The data is fetched from the database by invoking the compiled query with the Invoke method of the Func which is assigned at the top. This will actually fetch the data. The result set is stored into a variable of type IQueryable<SalesOrderHeader> , if you want to use ordering in the EF query, use IOrderedQueryable instead, it is also possible to used grouping in the EF query of a compiled query, use IGroupedQueryable then (example not included..)



IQueryable<SalesOrderHeader> sales = s_compiledQuery.Invoke(context, new MyParams
{
startDate = new DateTime(2003, 3, 3),
endDate = new DateTime(2003, 3, 8),
totalDue = 700.00M
});



The compiled query is invoked and MyParams is specified inline here by using a constructor initializer (this is a struct which is used, however it is possible to use a class instead, if desired), the context is also passed. The invoke method of the Func will use the compiled query and invoke the query to the database and fetch the dataset using the compiled query.

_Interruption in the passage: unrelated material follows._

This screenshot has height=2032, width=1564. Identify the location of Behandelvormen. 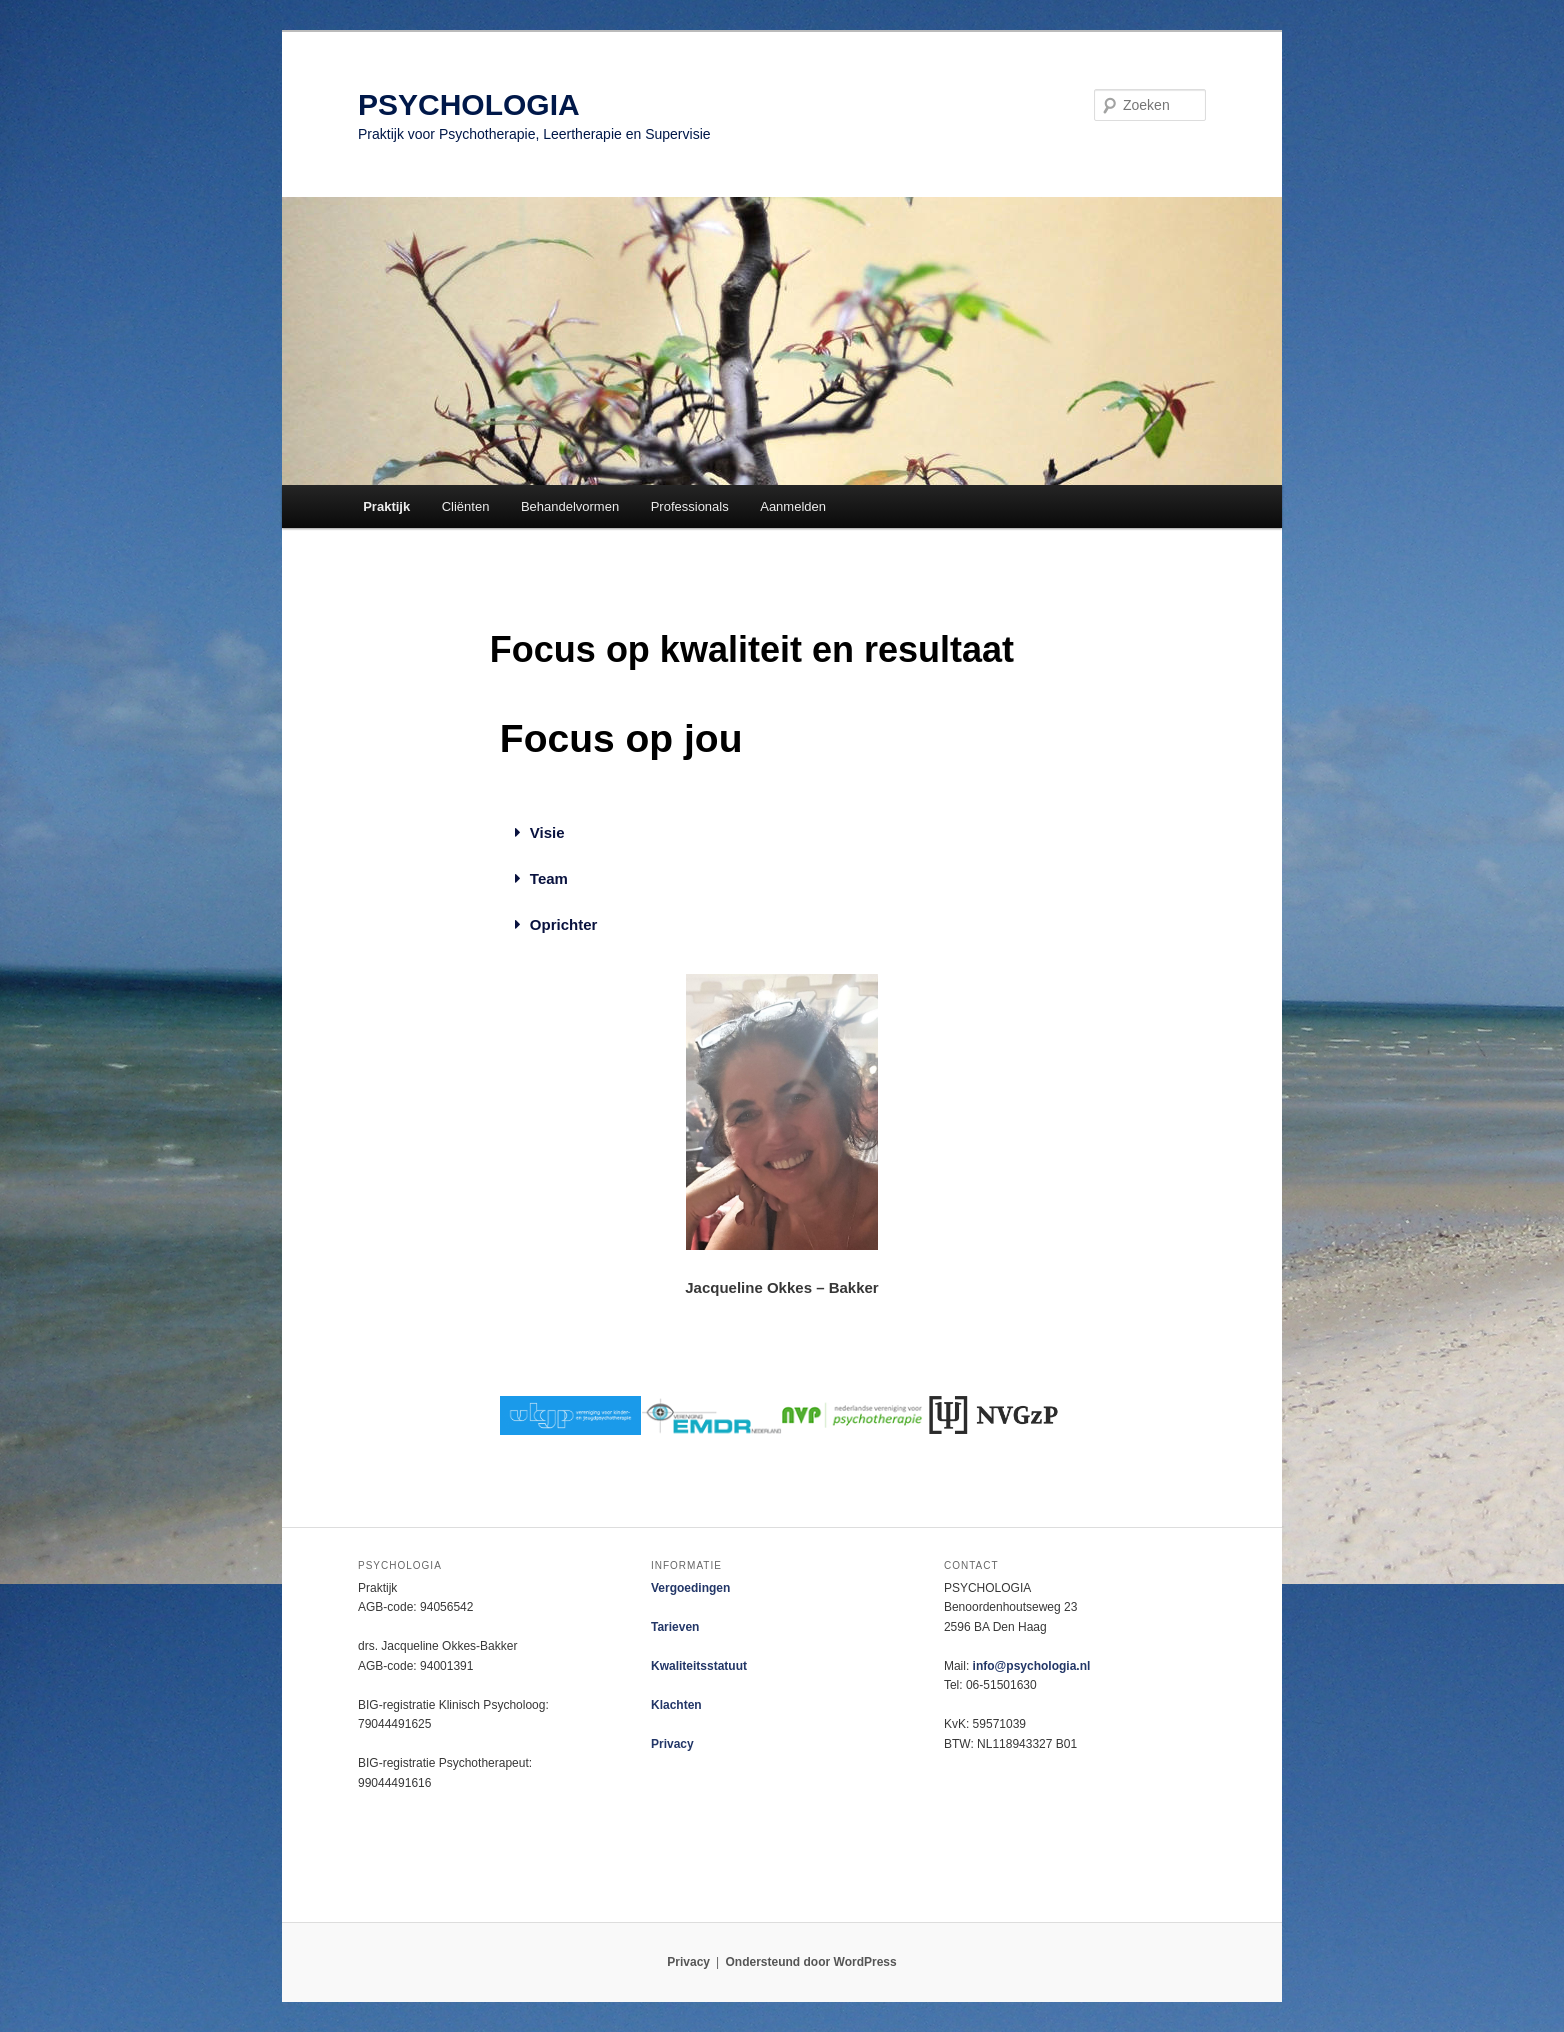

If you use EF to build reports or other more complex queries, the use of a compiled query is highly recommended. It could be possible to use directly SQL, but that will mean that you will loose the support of refactoring (directly querying the database skips the overhead of translating an Entity Framework query into a sql expression).

This is therefore a highly recommended approach to performing faster Entity Framework queries against your database. Check out the MSDN page for more resources, I have not done any performance testing on this feature, but I feel it looks very promising.